_Problem details_
Look through the material that follows and show every line with the string "Начальная".

Segment Start: Data for analysis

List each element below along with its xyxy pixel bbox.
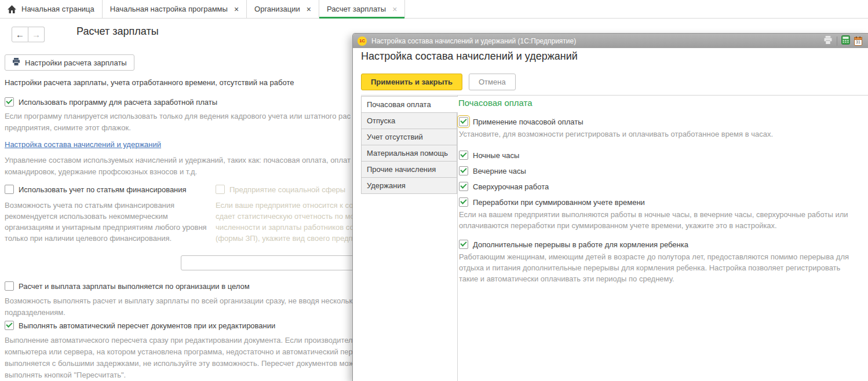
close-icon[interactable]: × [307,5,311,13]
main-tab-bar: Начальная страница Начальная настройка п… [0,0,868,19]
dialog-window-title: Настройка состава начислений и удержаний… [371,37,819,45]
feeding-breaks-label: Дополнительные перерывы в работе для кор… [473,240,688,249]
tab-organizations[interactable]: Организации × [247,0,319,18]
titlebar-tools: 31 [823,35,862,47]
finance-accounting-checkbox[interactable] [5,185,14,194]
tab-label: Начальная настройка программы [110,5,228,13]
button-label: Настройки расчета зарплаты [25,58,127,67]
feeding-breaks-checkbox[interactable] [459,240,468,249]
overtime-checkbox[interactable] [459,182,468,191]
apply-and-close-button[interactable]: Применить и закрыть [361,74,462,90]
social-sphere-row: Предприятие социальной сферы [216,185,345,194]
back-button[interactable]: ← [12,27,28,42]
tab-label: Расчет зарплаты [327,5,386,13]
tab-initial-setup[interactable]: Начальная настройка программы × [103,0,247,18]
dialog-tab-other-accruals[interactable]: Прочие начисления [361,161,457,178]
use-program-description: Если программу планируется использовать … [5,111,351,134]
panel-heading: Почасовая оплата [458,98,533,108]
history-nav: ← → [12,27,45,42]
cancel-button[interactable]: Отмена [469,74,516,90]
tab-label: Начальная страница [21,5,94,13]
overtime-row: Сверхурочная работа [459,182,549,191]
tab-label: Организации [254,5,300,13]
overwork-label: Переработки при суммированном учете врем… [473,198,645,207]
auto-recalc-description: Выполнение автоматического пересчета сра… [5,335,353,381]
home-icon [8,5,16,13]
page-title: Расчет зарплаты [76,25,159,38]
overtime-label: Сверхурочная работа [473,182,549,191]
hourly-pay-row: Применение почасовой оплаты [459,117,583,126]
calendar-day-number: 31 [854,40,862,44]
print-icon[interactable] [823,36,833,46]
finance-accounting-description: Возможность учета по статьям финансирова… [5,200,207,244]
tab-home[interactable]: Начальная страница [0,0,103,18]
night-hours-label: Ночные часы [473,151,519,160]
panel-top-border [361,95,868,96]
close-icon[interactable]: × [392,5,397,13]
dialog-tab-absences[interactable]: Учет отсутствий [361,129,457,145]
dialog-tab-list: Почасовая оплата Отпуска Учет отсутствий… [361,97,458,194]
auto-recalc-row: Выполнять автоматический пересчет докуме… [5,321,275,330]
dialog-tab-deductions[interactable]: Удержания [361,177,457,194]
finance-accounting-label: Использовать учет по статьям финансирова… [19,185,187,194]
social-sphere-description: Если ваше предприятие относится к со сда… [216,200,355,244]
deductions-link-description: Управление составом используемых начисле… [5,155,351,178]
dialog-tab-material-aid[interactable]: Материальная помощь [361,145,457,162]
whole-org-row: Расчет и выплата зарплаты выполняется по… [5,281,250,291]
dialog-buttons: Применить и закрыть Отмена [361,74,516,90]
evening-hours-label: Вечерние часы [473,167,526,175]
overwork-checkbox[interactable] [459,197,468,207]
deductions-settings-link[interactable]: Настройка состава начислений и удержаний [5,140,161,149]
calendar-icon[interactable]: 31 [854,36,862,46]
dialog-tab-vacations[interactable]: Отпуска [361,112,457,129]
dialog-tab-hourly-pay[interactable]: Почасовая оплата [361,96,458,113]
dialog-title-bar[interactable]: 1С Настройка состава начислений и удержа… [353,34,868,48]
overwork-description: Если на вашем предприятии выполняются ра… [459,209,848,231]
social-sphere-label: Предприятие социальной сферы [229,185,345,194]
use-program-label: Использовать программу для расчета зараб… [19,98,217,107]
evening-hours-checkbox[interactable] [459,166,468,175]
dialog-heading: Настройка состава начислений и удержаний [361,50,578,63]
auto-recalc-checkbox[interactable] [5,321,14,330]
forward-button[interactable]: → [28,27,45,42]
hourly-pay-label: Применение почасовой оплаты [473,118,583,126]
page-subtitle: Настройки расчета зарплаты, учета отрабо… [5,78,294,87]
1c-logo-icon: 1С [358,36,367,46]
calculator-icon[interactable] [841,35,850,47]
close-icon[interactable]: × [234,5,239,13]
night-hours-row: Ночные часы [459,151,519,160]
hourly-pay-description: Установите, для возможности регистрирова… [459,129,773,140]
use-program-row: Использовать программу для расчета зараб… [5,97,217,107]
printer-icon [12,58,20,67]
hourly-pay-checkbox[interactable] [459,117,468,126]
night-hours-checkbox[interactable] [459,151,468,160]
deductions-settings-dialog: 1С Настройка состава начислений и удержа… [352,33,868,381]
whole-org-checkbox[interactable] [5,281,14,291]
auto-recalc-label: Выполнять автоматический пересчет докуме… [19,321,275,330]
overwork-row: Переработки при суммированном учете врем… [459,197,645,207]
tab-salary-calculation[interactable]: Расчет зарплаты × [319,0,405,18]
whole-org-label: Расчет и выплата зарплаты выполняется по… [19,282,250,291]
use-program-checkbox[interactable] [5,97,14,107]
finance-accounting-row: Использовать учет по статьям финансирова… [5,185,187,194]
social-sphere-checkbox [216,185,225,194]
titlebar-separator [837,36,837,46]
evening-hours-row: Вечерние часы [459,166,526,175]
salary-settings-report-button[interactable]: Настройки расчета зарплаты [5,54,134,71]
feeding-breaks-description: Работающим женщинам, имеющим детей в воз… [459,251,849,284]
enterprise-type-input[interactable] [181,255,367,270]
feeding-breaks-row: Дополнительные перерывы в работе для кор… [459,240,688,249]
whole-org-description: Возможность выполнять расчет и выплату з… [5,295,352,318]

Segment End: Data for analysis
Segment Start: Data for analysis

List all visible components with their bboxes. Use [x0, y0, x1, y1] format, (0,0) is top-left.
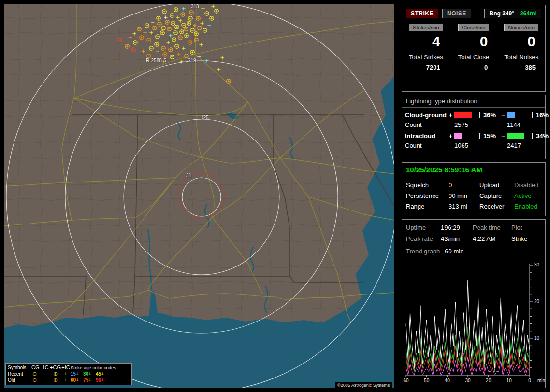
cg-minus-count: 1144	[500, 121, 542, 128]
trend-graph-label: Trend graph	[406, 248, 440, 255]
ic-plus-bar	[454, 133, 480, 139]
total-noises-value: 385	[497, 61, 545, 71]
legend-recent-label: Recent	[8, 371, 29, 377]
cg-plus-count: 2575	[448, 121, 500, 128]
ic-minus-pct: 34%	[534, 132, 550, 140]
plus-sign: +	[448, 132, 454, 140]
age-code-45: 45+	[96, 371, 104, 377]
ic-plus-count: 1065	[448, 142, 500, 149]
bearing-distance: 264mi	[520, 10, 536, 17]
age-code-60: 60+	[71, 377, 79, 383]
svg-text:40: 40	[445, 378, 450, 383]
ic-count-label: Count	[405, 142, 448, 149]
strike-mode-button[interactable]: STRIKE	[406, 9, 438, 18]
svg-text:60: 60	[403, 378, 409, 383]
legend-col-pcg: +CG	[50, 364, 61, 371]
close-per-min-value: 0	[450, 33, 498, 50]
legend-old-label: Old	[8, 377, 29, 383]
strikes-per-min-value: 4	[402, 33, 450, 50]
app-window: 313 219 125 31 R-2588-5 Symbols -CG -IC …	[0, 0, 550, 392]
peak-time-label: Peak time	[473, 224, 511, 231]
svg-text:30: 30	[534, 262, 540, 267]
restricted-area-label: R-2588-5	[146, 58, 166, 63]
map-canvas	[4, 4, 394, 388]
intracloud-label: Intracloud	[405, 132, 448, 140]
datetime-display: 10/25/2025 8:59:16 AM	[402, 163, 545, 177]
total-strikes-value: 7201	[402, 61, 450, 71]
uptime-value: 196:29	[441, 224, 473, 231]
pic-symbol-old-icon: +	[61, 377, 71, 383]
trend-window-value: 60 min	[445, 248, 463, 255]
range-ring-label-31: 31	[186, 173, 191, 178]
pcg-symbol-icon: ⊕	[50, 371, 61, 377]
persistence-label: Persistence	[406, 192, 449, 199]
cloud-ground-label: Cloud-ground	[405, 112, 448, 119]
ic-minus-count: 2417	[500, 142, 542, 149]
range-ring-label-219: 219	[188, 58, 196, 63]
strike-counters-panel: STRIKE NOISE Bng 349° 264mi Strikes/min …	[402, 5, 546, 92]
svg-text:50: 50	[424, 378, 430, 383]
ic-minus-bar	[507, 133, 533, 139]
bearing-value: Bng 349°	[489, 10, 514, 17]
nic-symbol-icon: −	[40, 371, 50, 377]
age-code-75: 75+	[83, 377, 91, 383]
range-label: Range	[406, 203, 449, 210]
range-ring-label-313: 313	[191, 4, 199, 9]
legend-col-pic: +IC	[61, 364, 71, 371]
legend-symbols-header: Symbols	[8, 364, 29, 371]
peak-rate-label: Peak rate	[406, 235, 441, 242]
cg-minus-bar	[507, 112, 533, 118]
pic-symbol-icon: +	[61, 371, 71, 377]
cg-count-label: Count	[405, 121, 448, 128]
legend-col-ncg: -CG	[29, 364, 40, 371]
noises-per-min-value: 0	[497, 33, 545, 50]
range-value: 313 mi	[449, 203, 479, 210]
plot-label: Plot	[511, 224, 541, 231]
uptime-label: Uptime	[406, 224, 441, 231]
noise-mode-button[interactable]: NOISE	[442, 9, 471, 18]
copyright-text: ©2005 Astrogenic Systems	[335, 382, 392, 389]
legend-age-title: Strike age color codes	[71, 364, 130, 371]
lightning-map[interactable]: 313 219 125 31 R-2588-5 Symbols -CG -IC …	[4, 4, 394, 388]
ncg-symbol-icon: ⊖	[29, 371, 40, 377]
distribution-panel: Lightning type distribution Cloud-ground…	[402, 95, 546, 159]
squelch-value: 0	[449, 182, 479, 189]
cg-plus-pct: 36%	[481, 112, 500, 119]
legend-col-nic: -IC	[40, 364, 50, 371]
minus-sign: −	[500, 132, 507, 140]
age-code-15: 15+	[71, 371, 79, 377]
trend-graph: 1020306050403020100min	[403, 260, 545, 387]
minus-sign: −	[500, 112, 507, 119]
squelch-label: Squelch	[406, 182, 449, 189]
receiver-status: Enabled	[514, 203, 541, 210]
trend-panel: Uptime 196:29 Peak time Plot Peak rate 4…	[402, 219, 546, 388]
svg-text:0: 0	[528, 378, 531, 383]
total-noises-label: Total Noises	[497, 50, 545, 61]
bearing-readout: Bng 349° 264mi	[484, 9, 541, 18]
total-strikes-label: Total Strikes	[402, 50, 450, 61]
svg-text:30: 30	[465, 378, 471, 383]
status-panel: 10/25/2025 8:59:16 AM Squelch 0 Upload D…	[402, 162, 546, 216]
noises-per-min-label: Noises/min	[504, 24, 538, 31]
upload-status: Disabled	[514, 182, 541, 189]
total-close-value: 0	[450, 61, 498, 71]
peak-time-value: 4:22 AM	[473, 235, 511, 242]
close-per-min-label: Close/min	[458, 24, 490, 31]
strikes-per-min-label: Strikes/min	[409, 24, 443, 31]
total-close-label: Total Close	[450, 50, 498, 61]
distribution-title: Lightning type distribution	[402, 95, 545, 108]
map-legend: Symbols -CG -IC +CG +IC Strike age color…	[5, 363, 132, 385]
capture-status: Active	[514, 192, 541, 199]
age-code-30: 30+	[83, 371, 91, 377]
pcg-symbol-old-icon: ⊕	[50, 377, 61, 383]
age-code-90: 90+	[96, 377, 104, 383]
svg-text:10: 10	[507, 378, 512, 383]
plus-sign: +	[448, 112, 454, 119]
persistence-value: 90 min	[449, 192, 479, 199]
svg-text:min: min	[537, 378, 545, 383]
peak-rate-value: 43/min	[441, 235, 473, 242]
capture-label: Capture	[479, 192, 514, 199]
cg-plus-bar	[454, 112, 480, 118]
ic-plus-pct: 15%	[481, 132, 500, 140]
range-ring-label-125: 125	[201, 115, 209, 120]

Segment End: Data for analysis
Segment Start: Data for analysis

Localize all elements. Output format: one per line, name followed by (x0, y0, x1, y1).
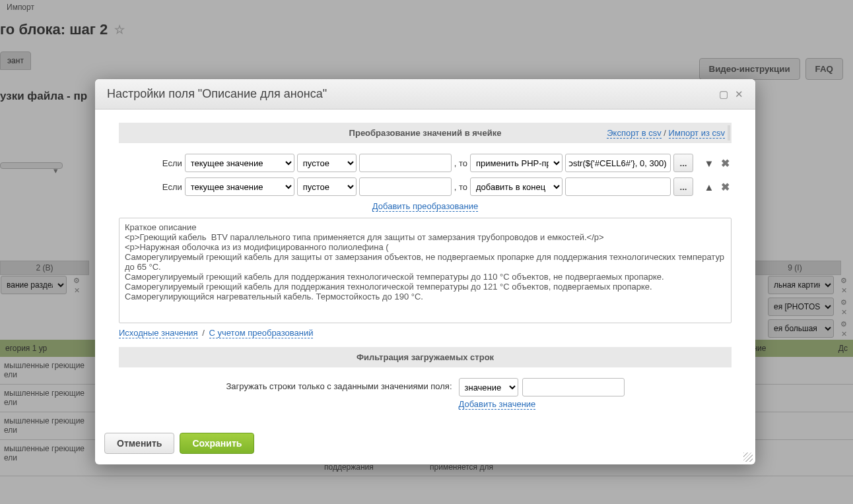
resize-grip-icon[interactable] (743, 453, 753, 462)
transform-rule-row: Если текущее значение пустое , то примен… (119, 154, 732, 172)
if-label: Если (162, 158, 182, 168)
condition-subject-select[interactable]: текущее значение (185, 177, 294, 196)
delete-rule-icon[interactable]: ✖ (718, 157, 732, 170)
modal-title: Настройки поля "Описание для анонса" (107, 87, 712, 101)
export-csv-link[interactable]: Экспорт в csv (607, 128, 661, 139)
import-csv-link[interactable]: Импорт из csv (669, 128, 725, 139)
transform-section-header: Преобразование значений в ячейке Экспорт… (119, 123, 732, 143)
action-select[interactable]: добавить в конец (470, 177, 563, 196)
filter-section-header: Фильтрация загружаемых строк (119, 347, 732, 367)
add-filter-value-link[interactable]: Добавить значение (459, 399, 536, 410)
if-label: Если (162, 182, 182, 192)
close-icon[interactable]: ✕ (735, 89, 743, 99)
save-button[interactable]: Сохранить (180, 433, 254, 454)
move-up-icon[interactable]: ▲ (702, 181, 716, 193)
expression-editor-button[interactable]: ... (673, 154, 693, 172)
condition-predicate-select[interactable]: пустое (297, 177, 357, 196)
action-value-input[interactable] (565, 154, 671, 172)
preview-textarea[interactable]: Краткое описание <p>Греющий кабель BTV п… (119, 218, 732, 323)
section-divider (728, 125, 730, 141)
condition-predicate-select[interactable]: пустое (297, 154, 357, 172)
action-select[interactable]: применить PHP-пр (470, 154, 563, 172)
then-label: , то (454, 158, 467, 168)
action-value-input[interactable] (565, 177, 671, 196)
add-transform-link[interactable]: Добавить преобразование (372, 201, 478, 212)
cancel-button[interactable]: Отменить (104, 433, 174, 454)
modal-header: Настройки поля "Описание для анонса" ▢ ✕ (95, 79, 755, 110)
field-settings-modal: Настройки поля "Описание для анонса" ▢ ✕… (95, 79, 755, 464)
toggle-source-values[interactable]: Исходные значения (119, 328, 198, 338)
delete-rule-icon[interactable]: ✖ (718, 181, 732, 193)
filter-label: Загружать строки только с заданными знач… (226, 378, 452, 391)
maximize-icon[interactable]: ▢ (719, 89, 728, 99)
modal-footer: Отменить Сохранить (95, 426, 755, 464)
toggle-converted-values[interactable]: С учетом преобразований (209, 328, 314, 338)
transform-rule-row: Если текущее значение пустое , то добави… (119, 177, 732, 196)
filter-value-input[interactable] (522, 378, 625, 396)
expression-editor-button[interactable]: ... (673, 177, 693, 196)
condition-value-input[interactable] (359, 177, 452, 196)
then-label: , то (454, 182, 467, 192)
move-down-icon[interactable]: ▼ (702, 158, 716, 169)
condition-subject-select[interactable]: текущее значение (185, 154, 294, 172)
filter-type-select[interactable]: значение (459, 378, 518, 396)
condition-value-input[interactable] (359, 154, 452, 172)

Segment End: Data for analysis

_Exercise result_
main-tab-bar: Начальная страница Начальная настройка п… [0,0,868,19]
tab-label: Начальная настройка программы [110,5,228,13]
tab-initial-setup[interactable]: Начальная настройка программы × [103,0,247,18]
tab-label: Начальная страница [21,5,94,13]
tab-home[interactable]: Начальная страница [0,0,103,18]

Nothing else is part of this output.